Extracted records
_ _ _

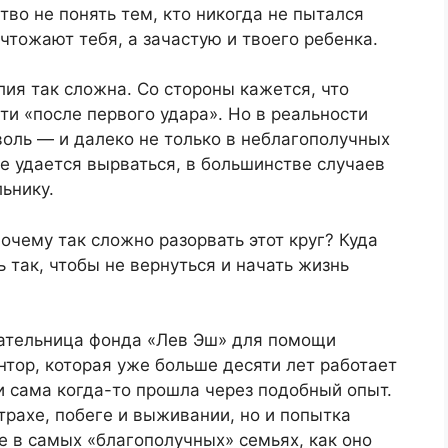
тво не понять тем, кто никогда не пытался
ичтожают тебя, а зачастую и твоего ребенка.
ия так сложна. Со стороны кажется, что
ти «после первого удара». Но в реальности
оль — и далеко не только в неблагополучных
е удается вырваться, в большинстве случаев
ьнику.
очему так сложно разорвать этот круг? Куда
 так, чтобы не вернуться и начать жизнь
вательница фонда «Лев Эш» для помощи
тор, которая уже больше десяти лет работает
 сама когда-то прошла через подобный опыт.
страхе, побеге и выживании, но и попытка
е в самых «благополучных» семьях, как оно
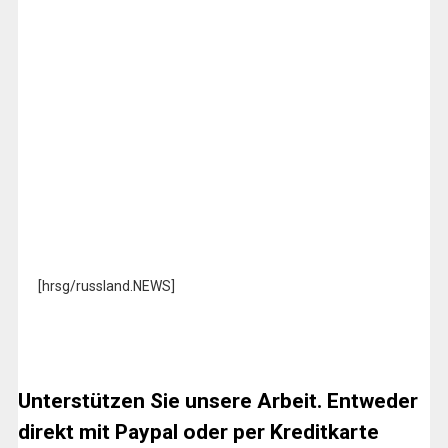
[hrsg/russland.NEWS]
Unterstützen Sie unsere Arbeit. Entweder
direkt mit Paypal oder per Kreditkarte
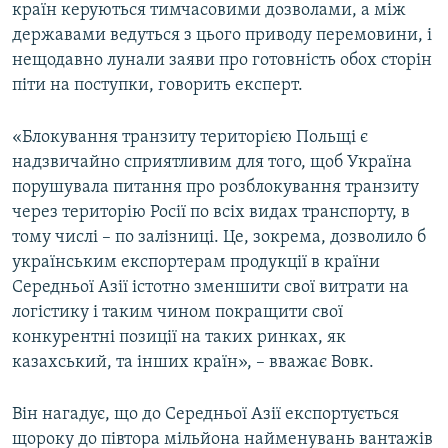
країн керуються тимчасовими дозволами, а між
державами ведуться з цього приводу перемовини, і
нещодавно лунали заяви про готовність обох сторін
піти на поступки, говорить експерт.
«Блокування транзиту територією Польщі є
надзвичайно сприятливим для того, щоб Україна
порушувала питання про розблокування транзиту
через територію Росії по всіх видах транспорту, в
тому числі – по залізниці. Це, зокрема, дозволило б
українським експортерам продукції в країни
Середньої Азії істотно зменшити свої витрати на
логістику і таким чином покращити свої
конкурентні позиції на таких ринках, як
казахський, та інших країн», – вважає Вовк.
Він нагадує, що до Середньої Азії експортується
щороку до півтора мільйона найменувань вантажів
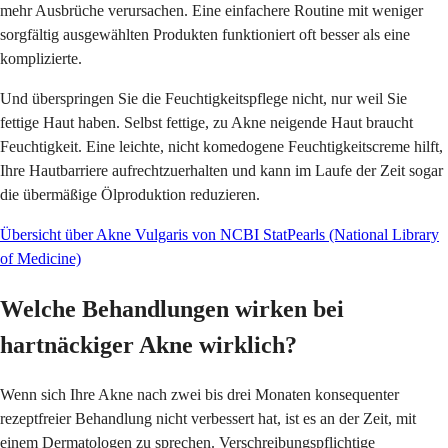
mehr Ausbrüche verursachen. Eine einfachere Routine mit weniger
sorgfältig ausgewählten Produkten funktioniert oft besser als eine
komplizierte.
Und überspringen Sie die Feuchtigkeitspflege nicht, nur weil Sie
fettige Haut haben. Selbst fettige, zu Akne neigende Haut braucht
Feuchtigkeit. Eine leichte, nicht komedogene Feuchtigkeitscreme hilft,
Ihre Hautbarriere aufrechtzuerhalten und kann im Laufe der Zeit sogar
die übermäßige Ölproduktion reduzieren.
Übersicht über Akne Vulgaris von NCBI StatPearls (National Library
of Medicine)
Welche Behandlungen wirken bei
hartnäckiger Akne wirklich?
Wenn sich Ihre Akne nach zwei bis drei Monaten konsequenter
rezeptfreier Behandlung nicht verbessert hat, ist es an der Zeit, mit
einem Dermatologen zu sprechen. Verschreibungspflichtige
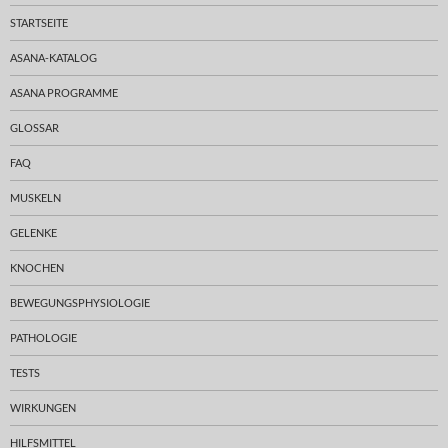
STARTSEITE
ASANA-KATALOG
ASANA PROGRAMME
GLOSSAR
FAQ
MUSKELN
GELENKE
KNOCHEN
BEWEGUNGSPHYSIOLOGIE
PATHOLOGIE
TESTS
WIRKUNGEN
HILFSMITTEL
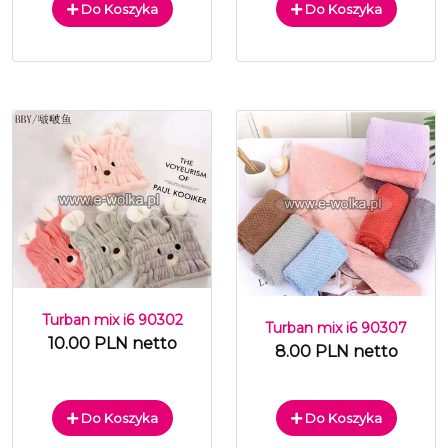
Do Koszyka
Do Koszyka
Turban mix i6 90302
Turban mix i6 90307
10.00 PLN netto
8.00 PLN netto
Do Koszyka
Do Koszyka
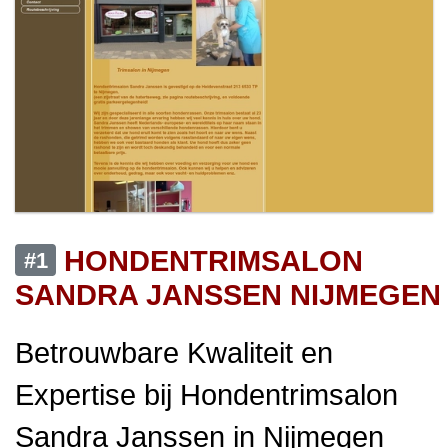
HONDENTRIMSALON
#1
SANDRA JANSSEN NIJMEGEN
Betrouwbare Kwaliteit en
Expertise bij Hondentrimsalon
Sandra Janssen in Nijmegen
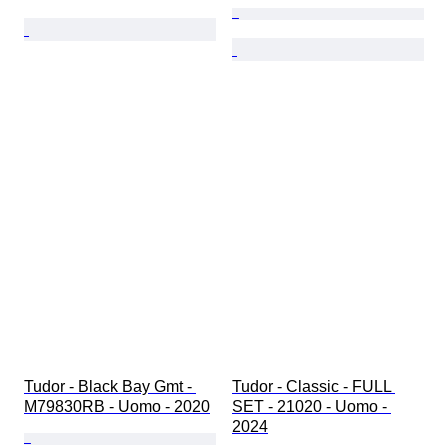
Tudor - Black Bay Gmt - 
Tudor - Classic - FULL 
M79830RB - Uomo - 2020
SET - 21020 - Uomo - 
2024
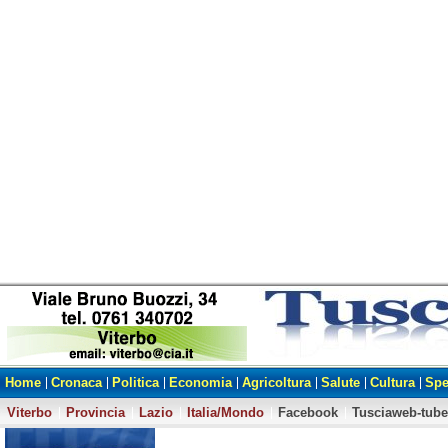
Home
Cronaca
Politica
Economia
Agricoltura
Salute
Cultura
Spe
Viterbo
Provincia
Lazio
Italia/Mondo
Facebook
Tusciaweb-tube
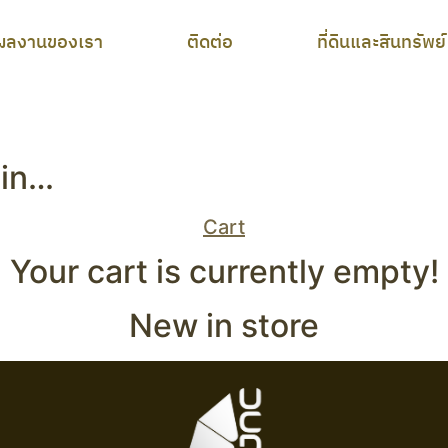
ผลงานของเรา
ติดต่อ
ที่ดินและสินทรัพย์
 in…
Cart
Your cart is currently empty!
New in store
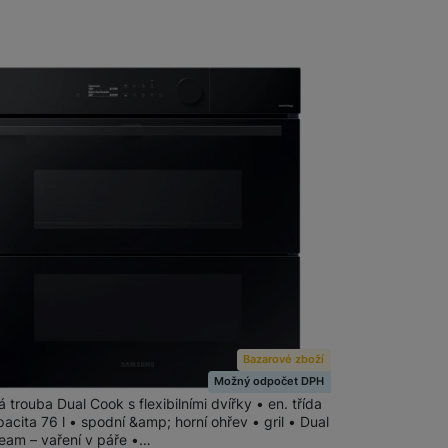
Bazarové zboží
vná trouba Samsung NV7B5775WAK/U3
Možný odpočet DPH
 trouba Dual Cook s flexibilními dvířky • en. třída
acita 76 l • spodní &amp; horní ohřev • gril • Dual
eam – vaření v páře •…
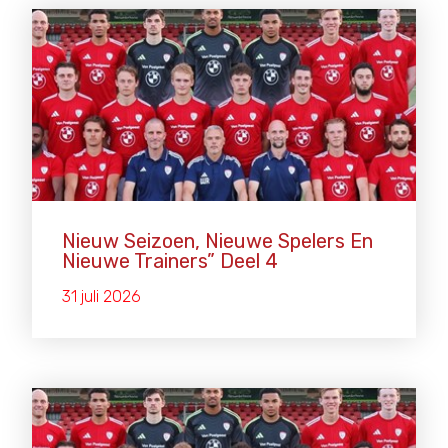
Nieuw Seizoen, Nieuwe Spelers En
Nieuwe Trainers” Deel 4
31 juli 2026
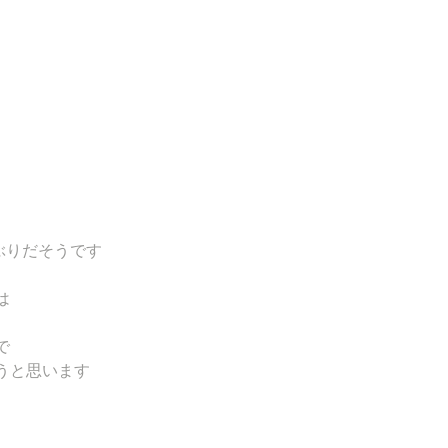
年ぶりだそうです
は
で
うと思います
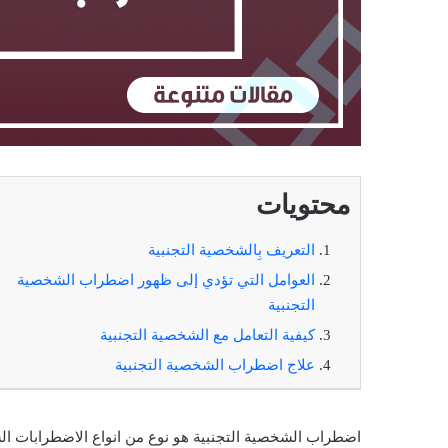
محتويات
التعريف بِالشخصية التجنبية
العوامل التي تؤدي إلى ظهور اضطراب الشخصية
التجنبية
كيفية التعامل مع الشخصية التجنبية
علاج اضطراب الشخصية التجنبية
اضطراب الشخصية التجنبية هو نوع من انواع الاضطرابات ا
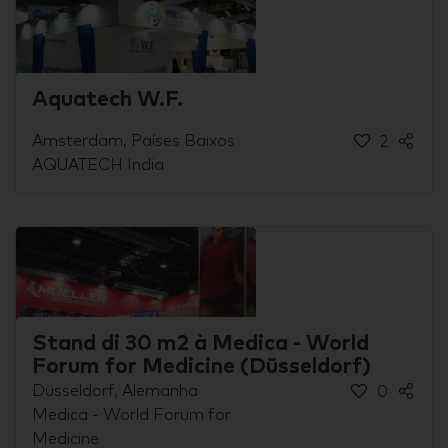
Aquatech W.F.
Amsterdam, Países Baixos
2
AQUATECH India
Stand di 30 m2 à Medica - World
Forum for Medicine (Düsseldorf)
Düsseldorf, Alemanha
0
Medica - World Forum for
Medicine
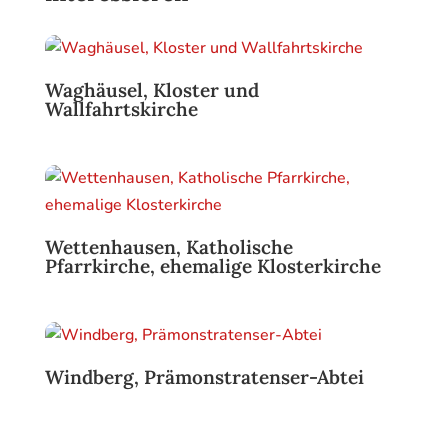
Waghäusel, Kloster und
Wallfahrtskirche
Wettenhausen, Katholische
Pfarrkirche, ehemalige Klosterkirche
Windberg, Prämonstratenser-Abtei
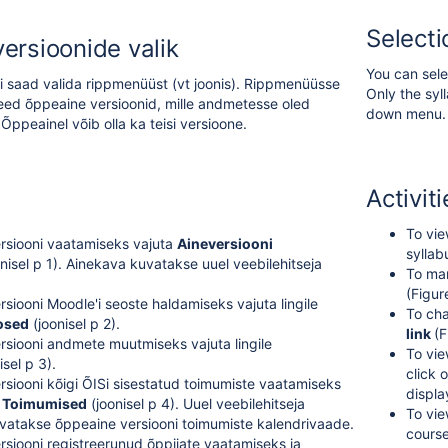
Selecti
ersioonide valik
You can sele
 saad valida rippmenüüst (vt joonis). Rippmenüüsse
Only the syl
eed õppeaine versioonid, mille andmetesse oled
down menu.
Õppeainel võib olla ka teisi versioone.
Activit
To vie
rsiooni vaatamiseks vajuta
Aineversiooni
syllab
nisel p 1). Ainekava kuvatakse uuel veebilehitseja
To man
(Figur
siooni Moodle'i seoste haldamiseks vajuta lingile
To cha
osed
(joonisel p 2).
link
(F
siooni andmete muutmiseks vajuta lingile
To vie
isel p 3).
click 
siooni kõigi ÕISi sisestatud toimumiste vaatamiseks
displa
e
Toimumised
(joonisel p 4). Uuel veebilehitseja
To vie
vatakse õppeaine versiooni toimumiste kalendrivaade.
course
siooni registreerunud õppijate vaatamiseks ja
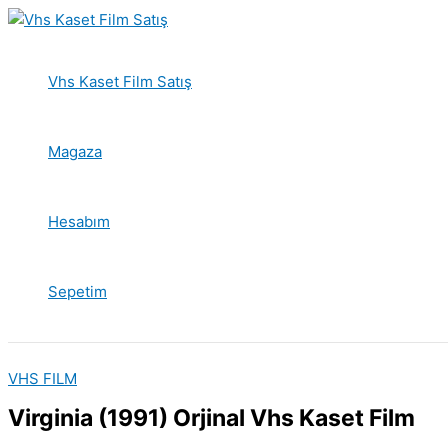
İçeriğe
atla
Vhs Kaset Film Satış
Magaza
Hesabım
Sepetim
VHS FILM
Virginia (1991) Orjinal Vhs Kaset Film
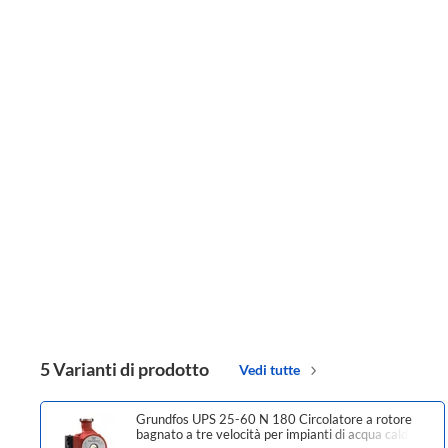
5 Varianti di prodotto
Vedi tutte
Grundfos UPS 25-60 N 180 Circolatore a rotore
bagnato a tre velocità per impianti di acqua calda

_ _ _

[Problem requirements] Beginning with the line that contains "Grundfos UPS 25-60 N 180 Circolatore a rotore" and ending with the last line of the data above, return those lines exactly and nothing else.

[Response to the exercise]
Grundfos UPS 25-60 N 180 Circolatore a rotore
bagnato a tre velocità per impianti di acqua calda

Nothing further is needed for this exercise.